Archer Jeffrey
Fall klang faul … Andrew rief den Staatsanwalt an.
»Guten Morgen, Mr. Fraser. Was kann ich für Sie tun, Sir?«
Andrew mußte lachen. Angus Sinclair war ein Altersgenosse seines Vaters und kannte Andrew seit dessen Kindheit. Aber wenn er mit jemandem beruflich zu tun hatte, dann war jeder, ohne Ausnahme, für ihn ein Fremder.
»Er sagt sogar zu seiner Frau Mrs. Sinclair, wenn sie ihn im Büro anruft«, hatte ihm Sir Duncan einmal verraten. Andrew war durchaus bereit, mitzuspielen.
»Guten Morgen, Mr. Sinclair. Ich brauche Ihren Rat als Staatsanwalt.«
»Stehe immer gern zu Ihren Diensten, Sir.«
»Ich möchte mit Ihnen privat über den Fall Paddy O’Halloran sprechen. Sie erinnern sich bestimmt an ihn.«
»Natürlich, hier erinnert sich jeder an den Fall.«
»Gut, dann ist Ihnen auch klar, wie sehr Sie mir helfen könnten, mich in diesem Gewirr zurechtzufinden.«
»Danke, Sir.«
»Einige meiner Wähler, denen ich nicht über den Weg traue, behaupten, man habe O’Halloran zu Unrecht mit dem Banküberfall vom letzten Jahr in Verbindung gebracht. Sie leugnen nicht, daß er kriminelle Neigungen habe« – Andrew hätte gelacht, wäre sein Gesprächspartner nicht Angus Sinclair gewesen – »aber sie behaupten, er habe zur Zeit, als der Bankraub stattfand, ein Gasthaus namens ›Sir Walter Scott‹ nicht verlassen. Wenn Sie mir sagen, Mr. Sinclair, daß Sie O’Halloran mit Sicherheit für schuldig halten, stelle ich keine Nachforschungen an. Wenn Sie nichts sagen, werde ich weiterwühlen.«
Andrew wartete, erhielt jedoch keine Antwort.

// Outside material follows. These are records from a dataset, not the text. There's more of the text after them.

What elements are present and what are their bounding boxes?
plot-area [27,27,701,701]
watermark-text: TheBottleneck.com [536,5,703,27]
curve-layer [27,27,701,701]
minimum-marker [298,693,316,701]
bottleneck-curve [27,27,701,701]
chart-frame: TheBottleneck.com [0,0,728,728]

»Danke, Mr. Sinclair.« Obwohl er wußte, daß er keine Erwiderung erhalten würde, konnte er sich nicht zurückhalten, hinzuzufügen: »Zweifellos werde ich Sie am Wochenende im Golfklub sehen.« Schweigen.

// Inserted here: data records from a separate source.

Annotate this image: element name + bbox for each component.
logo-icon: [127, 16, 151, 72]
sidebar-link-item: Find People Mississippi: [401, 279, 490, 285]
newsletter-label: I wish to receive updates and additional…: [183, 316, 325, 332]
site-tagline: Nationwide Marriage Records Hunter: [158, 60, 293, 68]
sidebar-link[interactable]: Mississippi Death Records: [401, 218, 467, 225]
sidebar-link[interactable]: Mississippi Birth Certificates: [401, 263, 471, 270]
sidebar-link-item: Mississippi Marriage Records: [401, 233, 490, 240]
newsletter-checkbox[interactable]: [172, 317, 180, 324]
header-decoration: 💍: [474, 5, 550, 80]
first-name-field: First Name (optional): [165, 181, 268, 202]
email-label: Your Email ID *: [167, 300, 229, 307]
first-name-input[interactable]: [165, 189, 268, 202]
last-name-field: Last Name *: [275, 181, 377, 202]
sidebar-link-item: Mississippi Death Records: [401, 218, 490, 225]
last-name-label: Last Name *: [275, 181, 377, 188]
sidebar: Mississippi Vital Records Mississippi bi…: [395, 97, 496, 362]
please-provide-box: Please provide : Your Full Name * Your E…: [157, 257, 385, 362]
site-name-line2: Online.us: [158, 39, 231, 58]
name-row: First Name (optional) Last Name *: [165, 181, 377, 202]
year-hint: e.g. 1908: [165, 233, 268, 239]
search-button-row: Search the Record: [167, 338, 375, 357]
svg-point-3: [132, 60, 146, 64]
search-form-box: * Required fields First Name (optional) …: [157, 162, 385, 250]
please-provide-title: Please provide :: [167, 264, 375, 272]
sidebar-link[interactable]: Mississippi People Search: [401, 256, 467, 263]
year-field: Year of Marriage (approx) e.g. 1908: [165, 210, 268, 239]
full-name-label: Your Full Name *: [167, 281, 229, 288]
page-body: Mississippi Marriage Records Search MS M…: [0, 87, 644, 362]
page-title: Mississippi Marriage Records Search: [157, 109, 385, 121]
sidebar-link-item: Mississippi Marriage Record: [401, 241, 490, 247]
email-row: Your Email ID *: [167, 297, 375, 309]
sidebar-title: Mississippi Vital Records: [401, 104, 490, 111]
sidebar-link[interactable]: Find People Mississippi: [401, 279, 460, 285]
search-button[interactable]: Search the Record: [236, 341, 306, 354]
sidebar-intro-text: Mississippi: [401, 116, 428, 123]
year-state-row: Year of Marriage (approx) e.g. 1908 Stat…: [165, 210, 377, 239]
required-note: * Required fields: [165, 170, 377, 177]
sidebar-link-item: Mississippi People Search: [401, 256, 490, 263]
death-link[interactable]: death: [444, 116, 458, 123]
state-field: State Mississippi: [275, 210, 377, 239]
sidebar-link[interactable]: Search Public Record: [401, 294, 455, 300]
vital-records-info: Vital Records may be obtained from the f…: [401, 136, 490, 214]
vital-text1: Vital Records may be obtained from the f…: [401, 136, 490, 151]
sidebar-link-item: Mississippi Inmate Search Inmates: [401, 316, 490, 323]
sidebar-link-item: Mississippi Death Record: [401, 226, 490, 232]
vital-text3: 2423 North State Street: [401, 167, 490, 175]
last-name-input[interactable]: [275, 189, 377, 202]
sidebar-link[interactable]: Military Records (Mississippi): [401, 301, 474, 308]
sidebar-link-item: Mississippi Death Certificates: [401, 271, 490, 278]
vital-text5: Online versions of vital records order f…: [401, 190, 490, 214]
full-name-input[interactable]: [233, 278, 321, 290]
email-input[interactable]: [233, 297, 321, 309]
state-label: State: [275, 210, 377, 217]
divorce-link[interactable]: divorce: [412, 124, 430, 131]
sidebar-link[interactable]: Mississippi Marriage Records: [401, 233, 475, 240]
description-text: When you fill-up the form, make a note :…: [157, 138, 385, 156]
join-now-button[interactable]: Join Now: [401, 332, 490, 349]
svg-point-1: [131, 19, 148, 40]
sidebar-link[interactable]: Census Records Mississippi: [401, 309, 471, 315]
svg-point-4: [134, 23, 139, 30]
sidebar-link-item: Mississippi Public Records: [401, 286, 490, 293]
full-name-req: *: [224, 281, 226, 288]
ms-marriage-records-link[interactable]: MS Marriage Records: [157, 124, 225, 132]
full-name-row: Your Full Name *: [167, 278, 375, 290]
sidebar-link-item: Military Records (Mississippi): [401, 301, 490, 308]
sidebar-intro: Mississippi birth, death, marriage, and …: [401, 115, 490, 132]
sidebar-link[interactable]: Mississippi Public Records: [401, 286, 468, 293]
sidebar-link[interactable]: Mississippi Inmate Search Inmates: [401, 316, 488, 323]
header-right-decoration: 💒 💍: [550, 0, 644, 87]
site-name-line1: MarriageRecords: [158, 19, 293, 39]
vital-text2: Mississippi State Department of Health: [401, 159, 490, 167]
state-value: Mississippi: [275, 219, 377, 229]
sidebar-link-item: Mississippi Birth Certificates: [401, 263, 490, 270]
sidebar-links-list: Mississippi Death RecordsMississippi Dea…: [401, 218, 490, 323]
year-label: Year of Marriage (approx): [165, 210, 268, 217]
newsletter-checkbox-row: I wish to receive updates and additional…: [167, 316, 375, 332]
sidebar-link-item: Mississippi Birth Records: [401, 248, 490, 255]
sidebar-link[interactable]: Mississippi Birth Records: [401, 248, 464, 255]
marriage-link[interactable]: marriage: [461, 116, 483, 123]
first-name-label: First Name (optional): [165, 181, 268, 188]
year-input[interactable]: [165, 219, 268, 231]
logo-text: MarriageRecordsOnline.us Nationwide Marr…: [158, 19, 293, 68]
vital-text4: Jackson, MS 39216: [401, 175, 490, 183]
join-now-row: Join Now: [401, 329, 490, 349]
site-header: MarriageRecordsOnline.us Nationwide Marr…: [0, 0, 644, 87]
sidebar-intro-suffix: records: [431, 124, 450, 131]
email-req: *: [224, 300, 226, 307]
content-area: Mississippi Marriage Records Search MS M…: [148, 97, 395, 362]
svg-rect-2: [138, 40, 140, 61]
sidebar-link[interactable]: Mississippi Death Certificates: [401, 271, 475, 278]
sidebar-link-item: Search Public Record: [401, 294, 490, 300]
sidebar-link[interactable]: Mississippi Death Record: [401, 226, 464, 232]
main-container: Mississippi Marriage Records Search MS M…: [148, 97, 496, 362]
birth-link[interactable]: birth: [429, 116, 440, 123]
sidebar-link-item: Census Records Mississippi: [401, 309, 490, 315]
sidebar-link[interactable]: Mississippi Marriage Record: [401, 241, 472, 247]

»Auf Wiedersehen, Mr. Sinclair.«
»Auf Wiedersehen, Mr. Fraser.«
Andrew lehnte sich zurück. Die Sache würde langwierig werden. Zuerst sprach er mit den Leuten, die O’Hallorans Alibi bestätigt hatten, doch nach den ersten acht kam er zu dem Schluß, daß man keinem von ihnen als Zeugen trauen könne. Es war an der Zeit, mit dem Wirt des Gasthauses zu sprechen.
»Ich bin nicht ganz sicher, Mr. Fraser, aber ich glaube, er war an jenem Abend hier. Die Schwierigkeit ist die: O’Halloran kam fast jeden Abend.«
»Kennen Sie jemanden, der sich genau erinnern könnte? Jemanden, dem sie Ihr Portefeuille anvertrauen würden?«
»Das wäre bei meinen Gästen eine gewagte Sache, Mr. Fraser.« Der Wirt dachte eine Weile nach. »Aber da haben wir die alte Mrs. Bloxham«, sagte er schließlich und warf das Geschirrtuch über die Schulter. »Sie sitzt jeden Abend in dieser Ecke.« Er wies auf einen kleinen runden Tisch. »Wenn sie sagt, daß er hier war, dann war er hier.«
Andrew fragte nach ihrer Adresse und machte sich auf den Weg zur Mafeking Road, einer Gruppe von Kindern ausweichend, die mitten auf der Straße Fußball spielten. Er lief ein paar Treppen hinauf, die reparaturbedürftig aussahen, und klopfte an Tür Nr. 43.
»Haben wir schon wieder Neuwahlen, Mr. Fraser?« fragte eine verwunderte alte Dame, als sie durch den Briefschlitz lugte.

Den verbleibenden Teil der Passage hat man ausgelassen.